What to produce: Below are lines of data. Give the number of them that contain the string "Ninh", and nothing else.

─── Data for processing

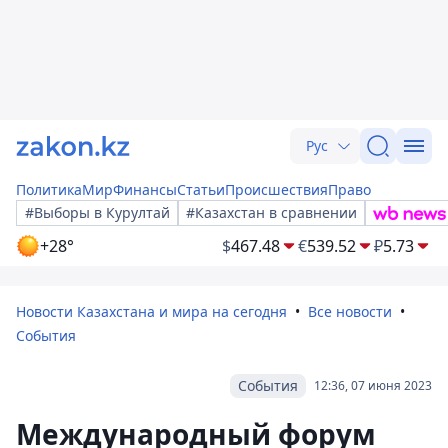
Рус
Политика
Мир
Финансы
Статьи
Происшествия
Право
#Выборы в Курултай
#Казахстан в сравнении
+28°
$
467.48
€
539.52
₽
5.73
Новости Казахстана и мира на сегодня
Все новости
События
События
12:36, 07 июня 2023
Международный форум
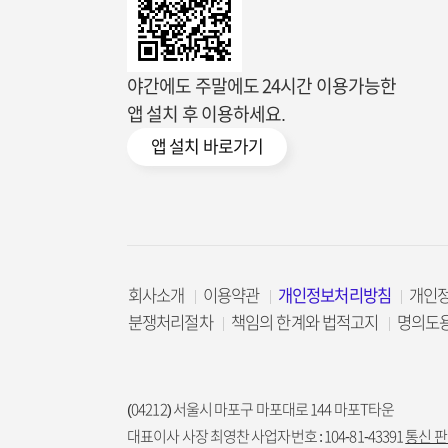
야간에도 주말에도 24시간 이용가능한
앱 설치 후 이용하세요.
앱 설치 바로가기
회사소개
이용약관
개인정보처리방침
개인
분쟁처리절차
책임의 한계와 법적고지
명의도
(04212) 서울시 마포구 마포대로 144 마포T타운
대표이사 사장 최영찬 사업자번호 : 104-81-43391
통신 판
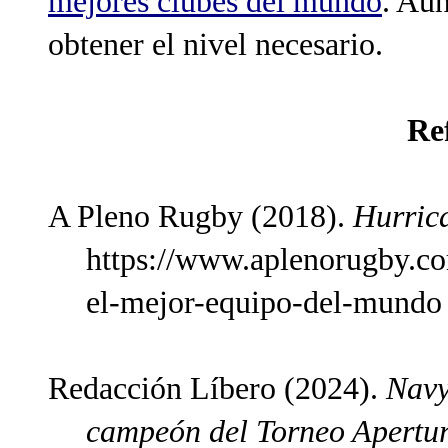
mejores clubes del mundo
. Aún
obtener el nivel necesario.
Re
A Pleno Rugby (2018).
Hurrica
https://www.aplenorugby.com
el-mejor-equipo-del-mundo
Redacción Líbero (2024).
Navy
campeón del Torneo Apertur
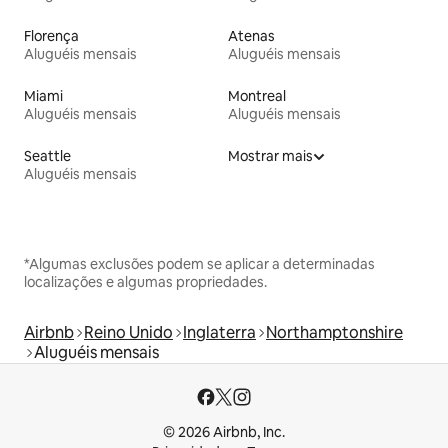
Florença
Atenas
Aluguéis mensais
Aluguéis mensais
Miami
Montreal
Aluguéis mensais
Aluguéis mensais
Seattle
Mostrar mais
Aluguéis mensais
*Algumas exclusões podem se aplicar a determinadas
localizações e algumas propriedades.
Airbnb
Reino Unido
Inglaterra
Northamptonshire
Aluguéis mensais
© 2026 Airbnb, Inc.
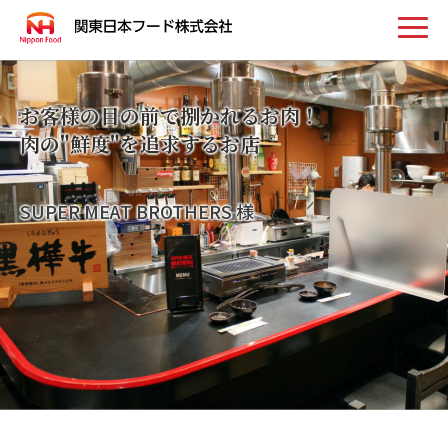
トップ
お客様の目の前で捌かれるお肉！
肉の"鮮度"を追求するお店
お知らせ
SUPER MEAT BROTHERS 様
事業案内
取扱い商品
会社案内
採用情報
お問い合わせ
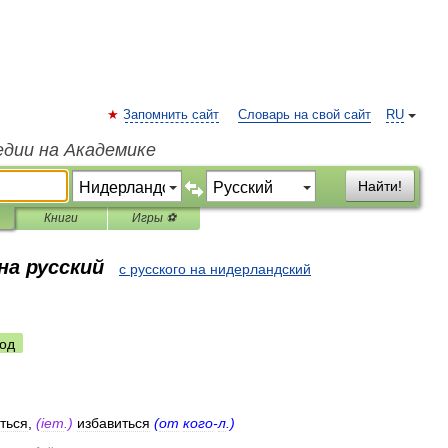
Запомнить сайт
Словарь на свой сайт
RU
едии на Академике
Найти!
Книги
Игры ⚽
на русский
с русского на нидерландский
од
ться
,
(
iem
.)
избавиться
(
от
кого
-
л
.)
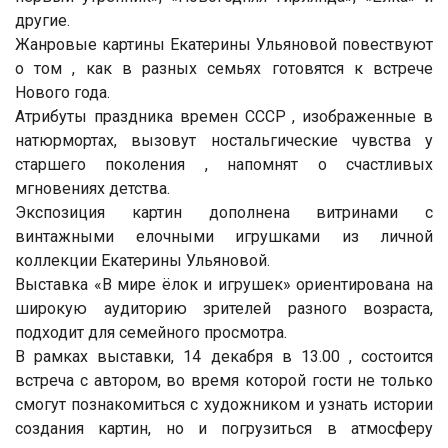
другие.
Жанровые картины Екатерины Ульяновой повествуют
о том , как в разных семьях готовятся к встрече
Нового года.
Атрибуты праздника времен СССР , изображенные в
натюрмортах, вызовут ностальгические чувства у
старшего поколения , напомнят о счастливых
мгновениях детства.
Экспозиция картин дополнена витринами с
винтажными елочными игрушками из личной
коллекции Екатерины Ульяновой.
Выставка «В мире ёлок и игрушек» ориентирована на
широкую аудиторию зрителей разного возраста,
подходит для семейного просмотра.
В рамках выставки, 14 декабря в 13.00 , состоится
встреча с автором, во время которой гости не только
смогут познакомиться с художником и узнать истории
создания картин, но и погрузиться в атмосферу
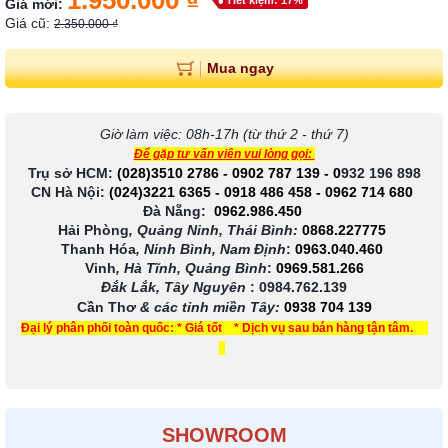
1.950.000 ₫
Tiết kiệm: 17%
Giá mới:
Giá cũ:
2.350.000 ₫
Mua ngay
Giờ làm việc: 08h-17h (từ thứ 2 - thứ 7)
Để gặp tư vấn viên vui lòng gọi:
Trụ sở HCM:
(028)3510 2786
-
0902 787 139
-
0
932 196 898
CN Hà Nội:
(024)3221 6365
-
0918 486 458
-
0962 714 680
Đà Nẵng:
0962.986.450
Hải Phòng
, Quảng Ninh, Thái Bình:
0868.227775
Thanh Hóa
, Ninh Bình, Nam Định
:
0963.040.460
Vinh
, Hà Tĩnh, Quảng Bình
:
0969.581.266
Đắk Lắk, Tây Nguyên
:
0984.762.139
Cần Thơ
& các tỉnh miền Tây
:
0938 704 139
Đại lý phân phối toàn quốc: * Giá tốt * Dịch vụ sau bán hàng tận tâm.
SHOWROOM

──────

Your response: 2